Now, when he was developing this model, Ross gathered a dataset with millions of rows and trained a hefty model—5 GB with 95% accuracy. Sounds great! Ross is happy.
Not for long though. The problem is that Ross was using a large system with multiple GPUs and essentially unlimited storage. The smart watch he wants to deploy his model on? It can store just 1 GB.
This is a model that needs to be optimized.
This is actually quite a common problem, especially for edge devices. We want to reduce the size of the model without appreciably sacrificing our accuracy. We do in fact have techniques to do this, ways for Ross to shrink his model to something like 800MB but only lose a point of two of accuracy.
One way to do this? Quantization. In this post, we’re going to focus on what’s called post-training quantization (there’s another post coming next week about quantization-aware training). We’ll explain the important concepts you need to know, implement these techniques, and see in real time how this affects our model and its accuracy.
Today, we’ll be doing this with a typical facial recognition dataset. Let's dig in:

Our Data and Our Goal

We’ll be using this facial keypoints dataset from Kaggle for our tutorial and experiments today. The goal of that competition, simply, was to detect keypoints on pictures of people’s faces.
Essentially, a keypoint helps a model understand and orient a person. They are, well, key points for a model, generally things like the tip of the nose, the center of the eye, or the corner of a mouth. They are not the center of the cheek, a forehead, etc. Keypoints have x and y pixel coordinates for pixels for that location. In this dataset we are given the x and y coordinates for 15 such keypoints for grayscale images so we have a total of 30 inputs for the model per picture. The input image is given in the last field of the data files, and consists of a list of pixels (ordered by row), as integers in (0,255). The images are 96x96 pixels.
Again, our goal here is pretty basic: to detect the locations of the keypoints and to use quantization to reduce the compute size of our model.

Preliminaries

We start by importing the necessary libraries. We will see how we use them as we move ahead.
!pip install wandb

import os
import time
import pathlib

import pandas as pd
import numpy as np

# Progress Bar
from tqdm.notebook import tqdm

# Data Visualization
import matplotlib.pyplot as plt
%matplotlib inline

# Sklearn
from sklearn.model_selection import train_test_split
from sklearn.metrics import mean_squared_error

# Tensorflow
import tensorflow as tf
from tensorflow import keras
from tensorflow.keras.applications.resnet50 import ResNet50
# import tensorflow_model_optimization as tfmot

# wandb
import wandb
from wandb.keras import WandbCallback

wandb.login()

Global Configuration

Its always a nice practice to have a separate configuration file or a class which incorporates the parameters as shown below. We have four files in the dataset -
  1. Training File - List of training 7049 images. Each row contains the (x,y) coordinates for 15 keypoints, and image data as row-ordered list of pixels.
  2. Test File - List of 1783 test images. Each row contains ImageId and image data as row-ordered list of pixels
  3. Id Lookup Table - The keypoint which is supposed to be predicted
  4. Sample Submission - The final submission file containing the predicted locations of the keypoints.
class config:
DIRECTORY_PATH = "./Facial Keypoints Detection"
TRAIN_FILE_PATH = DIRECTORY_PATH + "/input/training.csv"
TEST_FILE_PATH = DIRECTORY_PATH + "/input/test.csv"
ID_LOOKUP_TABLE_PATH = DIRECTORY_PATH + "/input/IdLookupTable.csv"
SAMPLE_FILE_PATH = DIRECTORY_PATH + "/input/SampleSubmission.csv"
SUBMISSION_FILE_PATH = DIRECTORY_PATH + "/outputs/submission.csv"

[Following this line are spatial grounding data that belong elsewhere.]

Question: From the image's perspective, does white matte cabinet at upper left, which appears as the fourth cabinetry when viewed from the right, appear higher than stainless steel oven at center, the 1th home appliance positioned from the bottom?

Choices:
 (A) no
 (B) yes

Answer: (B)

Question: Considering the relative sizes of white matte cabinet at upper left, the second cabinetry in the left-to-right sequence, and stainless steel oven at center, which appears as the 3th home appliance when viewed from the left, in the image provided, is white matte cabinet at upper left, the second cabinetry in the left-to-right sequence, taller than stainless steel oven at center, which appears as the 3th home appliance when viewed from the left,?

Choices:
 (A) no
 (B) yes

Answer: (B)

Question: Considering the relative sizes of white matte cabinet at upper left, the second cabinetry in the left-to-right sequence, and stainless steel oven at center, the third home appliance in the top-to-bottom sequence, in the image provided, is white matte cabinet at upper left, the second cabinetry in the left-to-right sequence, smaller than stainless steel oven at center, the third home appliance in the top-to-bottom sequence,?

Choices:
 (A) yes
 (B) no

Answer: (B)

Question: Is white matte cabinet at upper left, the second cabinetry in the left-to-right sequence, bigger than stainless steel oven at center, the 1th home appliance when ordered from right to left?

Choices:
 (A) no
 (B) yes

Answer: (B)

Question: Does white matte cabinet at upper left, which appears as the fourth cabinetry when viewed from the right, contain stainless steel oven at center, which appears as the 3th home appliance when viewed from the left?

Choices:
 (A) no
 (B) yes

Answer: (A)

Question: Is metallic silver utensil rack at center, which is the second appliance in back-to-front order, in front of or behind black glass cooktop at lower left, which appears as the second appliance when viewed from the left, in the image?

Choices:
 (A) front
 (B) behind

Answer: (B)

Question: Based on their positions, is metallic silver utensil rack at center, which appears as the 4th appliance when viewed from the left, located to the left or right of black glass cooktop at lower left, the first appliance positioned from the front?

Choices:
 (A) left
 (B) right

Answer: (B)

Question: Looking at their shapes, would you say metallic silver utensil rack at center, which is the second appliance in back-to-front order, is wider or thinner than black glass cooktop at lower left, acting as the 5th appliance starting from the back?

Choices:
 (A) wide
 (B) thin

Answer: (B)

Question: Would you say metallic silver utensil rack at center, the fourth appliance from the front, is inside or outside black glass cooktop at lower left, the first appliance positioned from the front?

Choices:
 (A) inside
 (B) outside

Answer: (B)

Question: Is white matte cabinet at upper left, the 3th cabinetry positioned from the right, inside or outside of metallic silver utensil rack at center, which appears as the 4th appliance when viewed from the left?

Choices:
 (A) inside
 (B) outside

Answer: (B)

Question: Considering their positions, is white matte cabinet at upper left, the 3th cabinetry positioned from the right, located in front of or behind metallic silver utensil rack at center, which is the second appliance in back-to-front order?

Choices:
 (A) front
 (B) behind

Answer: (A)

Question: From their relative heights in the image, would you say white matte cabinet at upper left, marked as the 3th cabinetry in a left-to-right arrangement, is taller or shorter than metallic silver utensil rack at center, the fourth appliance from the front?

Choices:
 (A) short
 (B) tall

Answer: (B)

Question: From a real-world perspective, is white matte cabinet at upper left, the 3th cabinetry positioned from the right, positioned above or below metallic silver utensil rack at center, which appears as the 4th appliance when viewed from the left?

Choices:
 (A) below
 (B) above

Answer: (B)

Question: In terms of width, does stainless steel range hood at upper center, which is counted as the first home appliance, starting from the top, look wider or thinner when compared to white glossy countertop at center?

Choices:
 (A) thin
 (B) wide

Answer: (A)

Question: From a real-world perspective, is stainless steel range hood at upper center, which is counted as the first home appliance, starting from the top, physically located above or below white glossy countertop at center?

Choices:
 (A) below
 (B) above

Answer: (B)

BASELINE_CHECKPOINT_PATH = DIRECTORY_PATH + "/models/resnet50_baseline/checkpoint.ckpt"
POST_TRAINING_QUANTIZATION_PATH = DIRECTORY_PATH + "/models/post_training_quantization/resnet50_quant.tflite"

VALIDATION_DATA_SIZE = 0.2

BATCH_SIZE = 32
NUM_EPOCHS = 150
LEARNING_RATE = 0.03

Load Data

Now that we have set our configuration, we load our dataset using the load_data() funcion.
def load_data():

"""
Function to load the train and test dataset
"""

X_train = pd.read_csv(config.TRAIN_FILE_PATH)
X_test_original = pd.read_csv(config.TEST_FILE_PATH)

return X_train, X_test_original

Check Missing Values

As there are many missing values, from inspection of data we can conclude that some images have 15 keypoints whereas others have only 4.
We can take two approaches, either to fill/remove missing values and train one model on the entire dataset or use two models, one for data with 4 keypoints and other for data with 15 keypoints and then combine their predictions.
For simplicity, here we are dropping the missing value samples as we want to train only 1 model on the entire dataset and report changes observed via optimization.
def remove_missing_values():

"""
Function to drop the samples with missing values
"""

X_train, X_test_original = load_data()

X_train = X_train.dropna()
y_train = X_train.drop(['Image'], axis=1)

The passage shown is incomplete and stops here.